Im allgemeinen Verwaltungsrecht gibt es keine ausdrückliche gesetzliche Definition des Folgebescheids. Seine Existenz ergibt sich jedoch mittelbar aus den Vorschriften des Verwaltungsverfahrensgesetzes (VwVfG), die die Beziehung zwischen mehreren Verwaltungsakten regeln. Insbesondere § 35 VwVfG erläutert den Verwaltungsakt als behördliche Verfügung zur Regelung eines Einzelfalls. Die Verbindung zwischen Grundlagen- und Folgebescheid orientiert sich an den einschlägigen materiellen Rechtsvorschriften.

Steuerrecht

Das Steuerrecht enthält spezielle Regelungen zum Folgebescheid. Gemäß §§ 179-182 Abgabenordnung (AO) ist ein Folgebescheid ein Verwaltungsakt, dessen Inhalte von den getroffenen Feststellungen eines Grundlagenbescheids abhängen. Bindungswirkung, Anfechtung und Auswirkung von Änderungen oder Aufhebungen werden dort ausführlich geregelt.

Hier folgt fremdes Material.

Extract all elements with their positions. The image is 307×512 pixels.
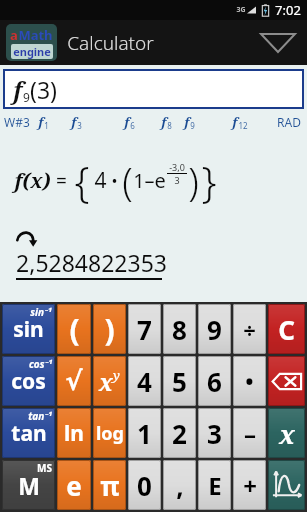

Beispiele aus dem Steuerrecht

  • Feststellungsbescheid (§§ 179 ff. AO) als Grundlage für einen Steuerbescheid
  • Zerlegung steuerlicher Messbeträge (§ 185 AO) mit anschließendem Erlass von Zerlegungsbescheiden

Sozialrecht

Auch im Sozialrecht finden sich Formen von Folgebescheiden. Hier sind beispielsweise Rentenbescheide nach Feststellung der Versicherungszeiten in der gesetzlichen Rentenversicherung üblich.

Bindungswirkung und Rechtsfolgen

Bindungswirkung

Die Bindungswirkung des Grundlagenbescheids auf den Folgebescheid bedeutet, dass der Erlass, die Änderung oder Aufhebung des Grundlagenbescheids zwingend Auswirkungen auf den Folgebescheid hat (§ 182 AO). Die Behörde, die den Folgebescheid erlässt, ist an die Feststellungen des Grundlagenbescheids gebunden und kann eigene abweichende Feststellungen nicht treffen.

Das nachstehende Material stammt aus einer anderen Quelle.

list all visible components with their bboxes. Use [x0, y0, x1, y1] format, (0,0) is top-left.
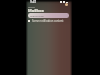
staticText: Search mail: [30, 14, 44, 17]
button[interactable]: Some notification content here: [28, 19, 69, 22]
staticText: Inbox: [28, 5, 35, 8]
button[interactable]: Search mail: [28, 13, 69, 18]
staticText: Mailbox: [28, 8, 44, 13]
staticText: 9:41: [30, 0, 37, 4]
staticText: Some notification content here: [32, 19, 69, 22]
button[interactable]: Account: [65, 3, 68, 6]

Fehlerhafte Grundlagenbescheide

Ist der Grundlagenbescheid rechtswidrig, wird dies grundsätzlich auch auf den Folgebescheid durchschlagen. Die Anfechtung des Folgebescheids hängt in diesen Fällen von der Bestandskraft des Grundlagenbescheids ab. Der Folgebescheid kann insoweit nicht erfolgreich angefochten werden, als er bindend auf dem Grundlagenbescheid basiert. Rechtsschutz muss daher vorrangig gegen den Grundlagenbescheid eingelegt werden.

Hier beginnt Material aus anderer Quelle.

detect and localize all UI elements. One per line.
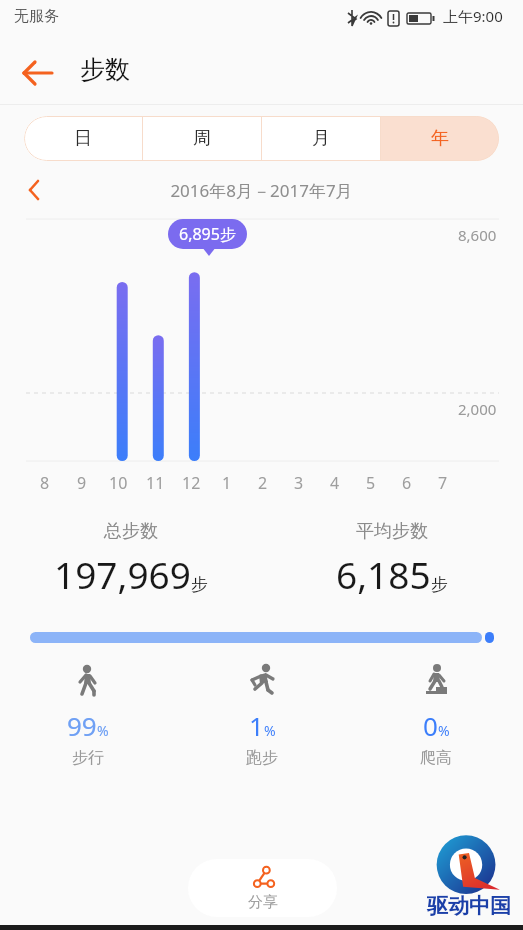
staticText: 驱动中国 [427,893,511,919]
staticText: 11 [146,472,165,494]
staticText: 2 [258,472,268,494]
staticText: 2,000 [458,399,497,419]
staticText: 爬高 [420,748,452,768]
button[interactable]: 月 [261,116,380,161]
staticText: % [97,721,109,740]
staticText: 6,895步 [179,223,236,245]
staticText: % [438,721,450,740]
staticText: 8,600 [458,225,497,245]
staticText: 分享 [248,893,278,912]
button[interactable]: Back [16,50,62,96]
staticText: 6 [402,472,412,494]
staticText: 步行 [72,748,104,768]
staticText: 7 [438,472,448,494]
button[interactable]: 1 [175,660,349,768]
staticText: % [264,721,276,740]
staticText: 步 [431,574,448,595]
staticText: 步数 [80,54,130,85]
button[interactable]: 年 [380,116,499,161]
staticText: 6,185 [336,549,431,599]
button[interactable]: 日 [24,116,142,161]
staticText: 10 [109,472,128,494]
button[interactable]: 分享 [188,859,337,917]
staticText: 平均步数 [356,520,428,543]
staticText: 跑步 [246,748,278,768]
staticText: 年 [431,127,449,150]
staticText: 8 [40,472,50,494]
staticText: 197,969 [54,549,191,599]
staticText: 12 [182,472,201,494]
staticText: 1 [222,472,232,494]
staticText: 月 [312,127,330,150]
staticText: 5 [366,472,376,494]
staticText: 日 [74,127,92,150]
staticText: 上午9:00 [443,6,503,26]
staticText: 2016年8月－2017年7月 [0,179,523,202]
button[interactable]: 周 [142,116,261,161]
staticText: 步 [191,574,208,595]
button[interactable]: 0 [349,660,523,768]
button[interactable]: Previous period [14,170,54,210]
staticText: 4 [330,472,340,494]
staticText: 99 [67,708,97,743]
button[interactable]: 99 [0,660,175,768]
staticText: 1 [249,708,264,743]
staticText: 0 [423,708,438,743]
staticText: 总步数 [104,520,158,543]
staticText: 9 [77,472,87,494]
staticText: 无服务 [14,7,59,26]
staticText: 3 [294,472,304,494]
staticText: 周 [193,127,211,150]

Anfechtung und Rechtsbehelfe

Anfechtungsfähigkeit

Grundsätzlich sind sowohl der Grundlagenbescheid als auch der Folgebescheid selbständige Verwaltungsakte und können jeweils eigenständig mit Rechtsbehelfen angegriffen werden. Dabei ist zu beachten, dass die Bindungswirkung spätere Änderungen des Folgebescheids unmittelbar auslösen kann, wenn der Grundlagenbescheid geändert oder aufgehoben wird (§ 175 Abs. 1 Satz 1 Nr. 1 AO).

Bestandskraft

Erst wenn sowohl der Grundlagen- als auch der Folgebescheid bestandskräftig geworden sind, entstehen für die Behörde und den betroffenen Adressaten endgültige Rechtsverhältnisse. Nachträgliche Änderungen bedürfen besonderer gesetzlicher Rechtfertigung.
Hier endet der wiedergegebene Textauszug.